В 2006 году группа ученых-ботаников попыталась намеренно спровоцировать небольшой, но заметный обвал в надежде, что он изменит парадигму. В своей противоречивой статье они обвинили ученых в том[56], что те вольно или невольно, напуганные долгим затишьем после выхода книги «Тайная жизнь растений», занимаются «самоцензурой». Это клеймо мешало задавать вопросы о возможных параллелях между нейробиологией и фитобиологией и «поддерживало невежество» в отношении великих ученых – в частности, дарвиновской гипотезы о корневом мозге, к которой они хотели бы вернуться[57]. Новая группа, состоящая в основном из ученых с большим стажем работы, призвала развивать идеи о растениях как о разумных существах, в том смысле, что они могут обрабатывать множество форм информации, чтобы принимать взвешенные решения. Каждый из ученых имел опыт наблюдения за тем, как растения делают это, и, похоже, они устали от лингвистических попыток обойти то, что происходило на самом деле: растения действовали разумно. Они назвали себя Обществом нейробиологии растений. В число основателей вошли Франтишек Балушка, клеточный биолог из Боннского университета, Элизабет Ван Волкенбург, биолог растений из Вашингтонского университета, Эрик Д. Бреннер, молекулярный биолог из Нью-Йоркского ботанического сада, и Стефано Манкузо, физиолог растений из Флорентийского университета. По их словам, наше представление о растениях все еще остается настолько поверхностным, что его можно назвать рудиментарным. «Необходимы новые концепции[58], и нужно ставить новые вопросы». Обращение к нейронаукам было смелым шагом, и многие ботаники, с которыми я общалась через десять лет после этого, по-прежнему считают его слишком смелым. Но они пытались доказать свою правоту. Конечно, у растений нет нейронов или мозга. Но исследования указывали на то, что у них могут быть аналогичные структуры или, по крайней мере, физиология, способная выполнять похожие задачи, а также когнитивные способности, которые заслуживают серьезного отношения.

Растения вырабатывают электрические импульсы и, похоже, имеют узлы на кончиках корней, которые служат местными командными центрами.

Глутамат и глицин, два самых распространенных нейротрансмиттера в мозгу животных, присутствуют и в растениях и, похоже, играют решающую роль в передаче информации по стеблям и листьям. Было обнаружено, что они способны формировать, хранить и использовать воспоминания, ощущать невероятно тонкие изменения в окружающей среде и в ответ на них выделять в воздух сложнейшие химические вещества. Для координации защитных действий они посылают различным частям тела сигналы. Нейробиология растений «направлена на изучение растений во всей их сенсорной и коммуникативной сложности», – писали они.

Да и что такое мозг, если не сгусток специализированных возбудимых клеток, по которым пробегают электрические импульсы? «Нейробиология растений» – это, конечно, не буквальный термин, но, по словам ее сторонников, он не является и натяжкой. Новые термины для функционально схожих вещей нам не нужны – достаточно добавить новое слово. Растительный мозг, растительные синапсы, растительное мышление. «Смотрите, – говорили ученые. – Дарвин делал это сто лет назад».

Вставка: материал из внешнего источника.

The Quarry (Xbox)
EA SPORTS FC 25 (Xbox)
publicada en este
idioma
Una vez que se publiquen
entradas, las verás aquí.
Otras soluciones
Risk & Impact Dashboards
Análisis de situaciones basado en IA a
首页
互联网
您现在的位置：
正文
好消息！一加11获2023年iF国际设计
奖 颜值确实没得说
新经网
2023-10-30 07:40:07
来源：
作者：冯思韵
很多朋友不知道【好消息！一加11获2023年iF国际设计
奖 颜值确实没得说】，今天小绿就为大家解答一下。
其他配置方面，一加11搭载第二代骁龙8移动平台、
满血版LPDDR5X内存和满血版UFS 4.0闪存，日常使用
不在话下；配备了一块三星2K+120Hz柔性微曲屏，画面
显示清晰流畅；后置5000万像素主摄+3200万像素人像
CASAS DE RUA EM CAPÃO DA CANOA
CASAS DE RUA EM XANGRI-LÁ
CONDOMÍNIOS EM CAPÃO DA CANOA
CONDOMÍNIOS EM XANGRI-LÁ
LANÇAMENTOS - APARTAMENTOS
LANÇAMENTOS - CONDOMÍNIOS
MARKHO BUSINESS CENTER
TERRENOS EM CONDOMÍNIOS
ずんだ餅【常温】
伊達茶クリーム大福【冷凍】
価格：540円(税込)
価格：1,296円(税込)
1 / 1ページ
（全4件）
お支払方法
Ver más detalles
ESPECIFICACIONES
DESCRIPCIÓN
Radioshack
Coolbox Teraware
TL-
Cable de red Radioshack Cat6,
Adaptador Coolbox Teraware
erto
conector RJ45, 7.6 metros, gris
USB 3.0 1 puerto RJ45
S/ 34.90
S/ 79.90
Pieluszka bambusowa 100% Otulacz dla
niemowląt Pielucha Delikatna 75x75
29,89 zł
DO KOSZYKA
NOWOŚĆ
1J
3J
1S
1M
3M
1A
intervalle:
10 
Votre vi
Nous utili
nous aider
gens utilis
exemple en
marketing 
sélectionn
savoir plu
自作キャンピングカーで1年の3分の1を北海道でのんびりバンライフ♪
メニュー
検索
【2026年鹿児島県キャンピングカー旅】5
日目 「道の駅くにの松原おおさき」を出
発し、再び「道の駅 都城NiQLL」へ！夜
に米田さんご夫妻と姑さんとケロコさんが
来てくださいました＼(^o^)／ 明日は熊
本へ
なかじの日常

После эпохи философов-натуралистов Гумбольдта и Дарвина, наука стала делиться на специализации. Несмотря на относительно недавние отсылки к междисциплинарным академическим исследованиям, мы все еще живем в эпоху специалистов, каждый из которых видит только свою узкую область в рамках более широкой проблемы того, как устроена жизнь. Это привело к огромному скачку в получении знаний: специализация приносит глубину. Однако по большей части каждый специалист остается в неведении относительно общей картины. Возможно, когда речь идет о растениях, это формула невежества; растение – многоплановый организм, находящийся в постоянном биологическом общении с окружением, бактериями, грибами, насекомыми, минералами, а также другими растениями, составляющими его мир.

Неудивительно, что именно зоологи и энтомологи сделали ряд самых революционных открытий о растениях, зачастую рассматривая их через призму жизни животных и насекомых.